An intimate inauguration launched Shanghai’s Yuz Museum on January 7 and will be followed by a formal opening to the public in May with a contemporary art show curated by University of Chicago professor Wu Hung, The Art Newspaper reports.
“The challenge is still ahead,” Chinese-Indonesian collector Budi Tek was quoted as saying about the space that he has privately financed. “The building is not important: the exhibition, the software, the people who still need to be trained, are the challenges we face in the years and months ahead”.
The museum’s main hall is a 2,000 square-meter room that was converted from old aircraft hangars and was designed by Japanese Architect Sou Fujimoto. The building will accommodate mostly large-scale contemporary pieces, “mega works” that many private buyers steer away from because of their size.
Tek said that the museum’s grand opening “will bring hundred of international gusts in.”
“We are very careful to collect and exhibit the best works considered historical to Chinese contemporary art,” he added.
In the same way the Yuz Jakarta incorporates Chinese contemporary art, Tek has anticipated that the Yuz Shanghai will include a good deal of Indonesian art, but said “I am not the curator, and I cannot force them to include works based on nationality. Contemporary art is contemporary art, only in this region do they want to differentiate.”
According to The Art Newspaper:
The terrain, though, is changing fast. “There is a movement of museums that is taking place [in Shanghai], changing everyone, and it has changed me,” Tek says. “China now is different, it is really friendly to cultural set ups, and they know museums are important for soft power.” While state museums focus on antiquities, private museums are developing contemporary art, which, “the government sees as a lifestyle thing as well, the art of contemporary society.
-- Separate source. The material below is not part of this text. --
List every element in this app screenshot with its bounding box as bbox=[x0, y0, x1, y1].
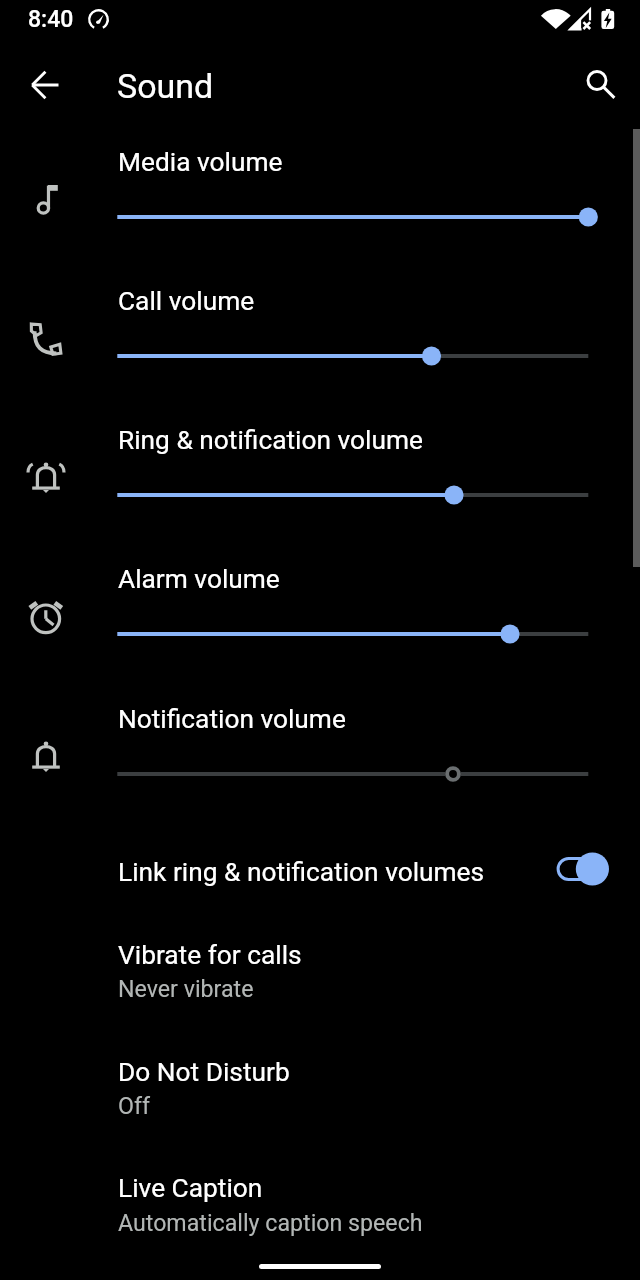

It is good for people as a whole, and can easily communicate with the outside world.”
Shanghai’s Yuz is located in the Xuhui District and will be formally inaugurated in May of this year. Tek plans to charge a small entrance fee around 50 to 100 yuan, and said that the building will include design and furniture stores, restaurants and bookstores.
It has been named by the Economist as one of the five most anticipated institutions opening in 2014.